Troopers investigate plane crash, home invasion

MAT-SU — Rescuers responding to a plane crash on Big Horn Lake Tuesday found an overturned plane and a set of footprints leading to where another plane had landed and taken off.

Alaska State Troopers tracked down the owner, Todd Christianson, 44, of Anchorage, who told them he was unhurt in the crash and had a friend pick him up, trooper spokeswoman Megan Peters said.

Peters said that whenever an emergency locator transmitter is activated, the state’s Rescue Coordination Center has to figure out what’s up.

“Sometimes they go off in people’s garages and they don’t even know they’re going off,” she said.

That’s why when the signal came in around 10 p.m. Tuesday, troopers sent a helicopter to the scene with pararescue jumpers aboard. Those jumpers found the plane overturned in 2 to 3 feet of water.
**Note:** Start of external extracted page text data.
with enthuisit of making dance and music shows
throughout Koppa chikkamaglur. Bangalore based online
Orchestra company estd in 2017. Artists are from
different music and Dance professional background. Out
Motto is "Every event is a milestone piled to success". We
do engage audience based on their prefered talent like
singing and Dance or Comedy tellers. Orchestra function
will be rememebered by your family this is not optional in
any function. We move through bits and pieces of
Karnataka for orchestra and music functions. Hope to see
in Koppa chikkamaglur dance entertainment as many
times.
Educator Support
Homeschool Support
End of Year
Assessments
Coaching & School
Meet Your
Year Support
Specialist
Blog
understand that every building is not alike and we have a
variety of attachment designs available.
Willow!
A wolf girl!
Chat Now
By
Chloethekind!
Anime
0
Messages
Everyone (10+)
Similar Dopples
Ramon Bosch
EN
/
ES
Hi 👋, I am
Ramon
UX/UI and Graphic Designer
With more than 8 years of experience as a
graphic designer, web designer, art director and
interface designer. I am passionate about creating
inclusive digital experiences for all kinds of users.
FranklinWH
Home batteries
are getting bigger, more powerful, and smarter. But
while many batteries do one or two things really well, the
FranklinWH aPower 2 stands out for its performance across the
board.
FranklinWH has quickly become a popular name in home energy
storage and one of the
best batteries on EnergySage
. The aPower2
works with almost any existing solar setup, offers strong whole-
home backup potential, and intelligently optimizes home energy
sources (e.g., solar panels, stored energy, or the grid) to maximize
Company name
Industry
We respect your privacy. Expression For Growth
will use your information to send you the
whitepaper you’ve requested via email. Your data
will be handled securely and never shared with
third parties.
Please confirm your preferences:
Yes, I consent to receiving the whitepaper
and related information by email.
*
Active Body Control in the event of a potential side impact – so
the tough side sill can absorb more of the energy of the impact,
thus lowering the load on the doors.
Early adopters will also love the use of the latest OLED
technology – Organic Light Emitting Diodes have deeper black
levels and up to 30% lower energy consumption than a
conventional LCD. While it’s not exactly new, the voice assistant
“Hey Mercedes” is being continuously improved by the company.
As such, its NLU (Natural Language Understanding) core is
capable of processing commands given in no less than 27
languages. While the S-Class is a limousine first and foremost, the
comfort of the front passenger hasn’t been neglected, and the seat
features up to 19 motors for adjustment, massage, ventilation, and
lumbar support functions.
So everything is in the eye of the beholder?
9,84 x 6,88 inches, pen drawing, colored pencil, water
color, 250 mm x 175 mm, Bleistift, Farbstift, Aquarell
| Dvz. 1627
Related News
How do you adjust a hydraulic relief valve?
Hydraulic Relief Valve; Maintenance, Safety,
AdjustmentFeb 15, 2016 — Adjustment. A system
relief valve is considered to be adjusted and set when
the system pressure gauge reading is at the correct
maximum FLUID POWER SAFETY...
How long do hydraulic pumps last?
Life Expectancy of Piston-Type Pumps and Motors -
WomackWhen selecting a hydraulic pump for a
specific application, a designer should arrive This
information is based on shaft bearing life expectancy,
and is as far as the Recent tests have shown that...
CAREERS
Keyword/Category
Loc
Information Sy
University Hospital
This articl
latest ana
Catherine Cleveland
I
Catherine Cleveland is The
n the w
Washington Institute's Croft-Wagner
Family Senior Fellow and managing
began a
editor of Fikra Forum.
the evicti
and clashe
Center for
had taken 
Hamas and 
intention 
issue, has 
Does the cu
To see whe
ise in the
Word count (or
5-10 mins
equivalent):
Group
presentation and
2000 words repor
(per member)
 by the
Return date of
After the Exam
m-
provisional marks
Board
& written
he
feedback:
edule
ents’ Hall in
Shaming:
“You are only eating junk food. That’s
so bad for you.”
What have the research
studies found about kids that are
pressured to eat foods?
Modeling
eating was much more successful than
They scouted the scene and found the tracks.

“But it still didn’t answer our questions about what happened,” Peters said. So they tracked down Christianson.

Christianson on his own initiative has submitted accident reports to the Federal Aviation Administration and National Transportation Safety Board, she said.

Rogers back in court

PALMER — Christopher Erin Rogers Jr., accused of multiple murder counts including the machete-killing of his father, was in Palmer court Tuesday to clear up some outstanding, unrelated criminal charges.

Rogers, 29, was set to change his plea in a 2007 DUI case and resolve a petition filed to revoke his probation on a 2006 assault conviction.

Rogers’ public defender asked for and was given more time, as the agency waits on a report due back from a mental health professional gauging whether Rogers is mentally competent to stand trial.

Rogers is facing a bevy of charges in Palmer and in Anchorage for what police have described as a crime spree starting early the morning of Dec. 2, 2007, at his father’s home in Palmer, where he allegedly slew his father with a machete and wounded his father’s fiancé, Elann Moren.

According to police, Rogers allegedly then moved on to Anchorage, where he shot and killed another man and wounded two more people before he was arrested.

When District Court Judge John Wolfe asked when the report would be in, prosecutor Jarom Bangerter said he understood the report would be back May 5.

Wolf rescheduled the matter for May 23.

Rogers is set to stand trial in his murder cases June 30 in Palmer and Sept. 8 in

Anchorage.

Troopers investigate home invasion

WASILLA — Mat-Su Crime Stoppers is offering up to $1,000 for information leading to the arrest of whoever kicked in the door of a Fairview Loop home, held the residents at gunpoint and made off with $50.

According to an Alaska State Trooper press statement, the robbery happened at 11:40 p.m. April 7. The occupants reported they were asleep when two white males kicked in the door. No one was hurt.

Anyone with information is asked to call troopers at 745-2131, Mat-Su Crime Stoppers at 745-3333 or submit a tip online at matsu-crimestoppers.org.

Another man

cited for fire

PALMER — A second Butte man has been ticketed for letting a burn pile get out of control.

James Irvine, 49, of Butte was cited for leaving a fire un-extinguished, leaving it unattended and burning without a permit, according to a complaint the state’s Division of Forestry’s Palmer fire mitigation officer Tom Greiling filed in court April 16.

The charges relate to an April 2 burn pile Irvine torched at his home on Smith Road.

“Mr. Irvine had been burning debris at this spot and did not thoroughly check his fire for heat in order to ensure that it was completely extinguished prior to his leaving it unattended,” Greiling says in his report.

He reports that Irvine’s son in Portland, Ore., fielded a call from Irvine’s neighbor saying the fire was heading to an adjacent property and toward homes.

Irvine faces a fine and Forestry could seek to recover the cost of fighting the fire he allegedly started.

Butte resident Lynn Sandvik, 77, was ticketed when an ember escaped from one of a pair of burn piles he’d torched March 27. The ember sparked a fire that climbed up the side of Bodenburg Butte.

“The fire was stopped at just over 15 acres but not before it had burned onto an adjacent parcel of land owned by the state of Alaska,” fire mitigation officer Ethan T. Eley says in an affidavit filed in Sandvik’s case.

Sandvik was ticketed for not having a proper firebreak and for allowing the fire to burn onto neighboring properties.

Like Irvine, Sandvik faces a fine and is potentially liable for firefighting costs.